A woman caring for her dying mother probes her dead father’s infidelity and a string of bicycle thefts in Boulden’s luminous novel.
Rose Webster, a Philadelphia photojournalist, returns to her girlhood home of Lake Amelia, New York, when her mother Carly takes a bad fall after fainting. When Carly is diagnosed with stage three lung cancer, she opts to forgo treatment in favor of in-home hospice care. Much of the book fleshes out well-observed caregiving procedures as Rose (herself nursing a broken arm suffered when she was covering a strike) devotedly tends to sleeping arrangements, meds, and meals for the fading Carly. The compulsively curious Rose also makes time to delve into a rash of stolen bicycle reports that are being investigated by Maxi Stover, a by-the-book deputy sheriff whom Rose befriends and pumps for information about the thefts. At the same time, Rose explores a more intimate mystery when she unearths evidence of her deceased father Randall’s adulterous relationship with a woman with the initials KNT; when she asks Carly and her Aunt Tess about the affair, they angrily shut down her questions. Rose continues her own sleuthing and discovers answers that upend her understanding of her family’s history. Boulden’s story presents small-scale but beguiling mysteries backgrounded by a vibrant portrait of a small town that’s both warmly close-knit and slightly claustrophobic.

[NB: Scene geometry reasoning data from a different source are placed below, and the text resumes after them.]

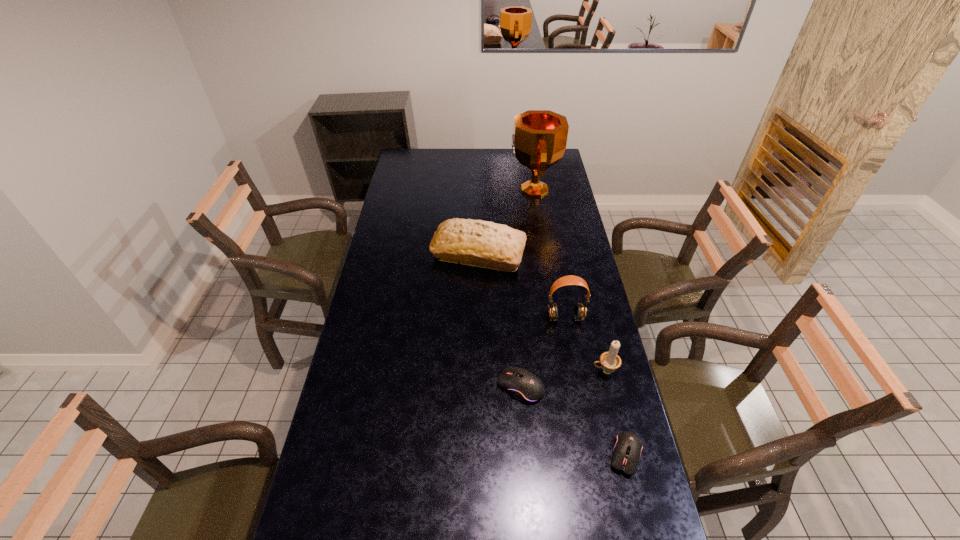 Locate an element on the screen. vacant area located on the back of the second shortest object is located at coordinates (517, 343).

The image size is (960, 540). I want to click on vacant space situated 0.180m on the back of the right computer mouse, so click(x=608, y=382).

Identify the location of vacant space located on the front of the second farthest object. (478, 287).

Identify the location of blank space located on the side of the farthest object with the star emblem. This screenshot has width=960, height=540. (460, 190).

I want to click on free point located 0.310m on the side of the farthest object with the star emblem, so click(x=448, y=190).

The height and width of the screenshot is (540, 960). In order to click on free space located on the side of the farthest object with the star emblem in this screenshot , I will do `click(441, 190)`.

Where is `blank space located 0.350m on the ear cups of the headset`? The width and height of the screenshot is (960, 540). blank space located 0.350m on the ear cups of the headset is located at coordinates (583, 413).

At what (x,y) coordinates should I click in order to perform the action: click on vacant space located 0.110m on the handle side of the candle_holder. Please return your answer as a coordinate pair (x, y). Looking at the image, I should click on (559, 372).

Find the location of `vacant space located on the handle side of the candle_holder`. vacant space located on the handle side of the candle_holder is located at coordinates (573, 372).

Image resolution: width=960 pixels, height=540 pixels. I want to click on vacant space located 0.220m on the handle side of the candle_holder, so click(525, 372). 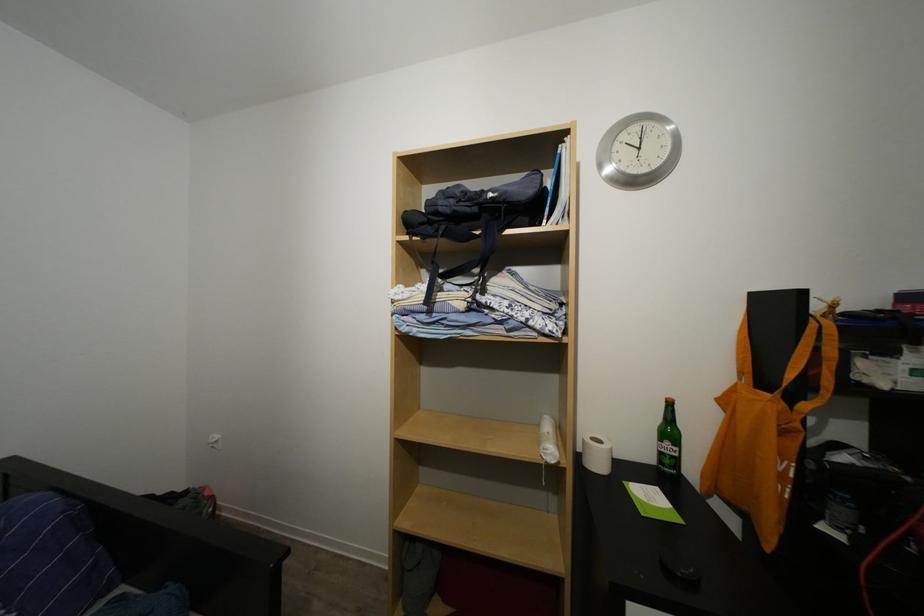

It’s also a meditation on family love, loss, and remembrance, conveyed in plangent prose grounded in rich, concrete detail: “Her mom’s chin rested on her chest, lulled to sleep by the gentle motion of the car, the passing view out the window of summer-green trees and open fields, and perhaps the acceptance of what lay ahead.” Readers will root for Rose as she seeks out truths that are as likely to wound as to heal.
A captivating saga that finds deep emotional resonances in quiet scenes of family life.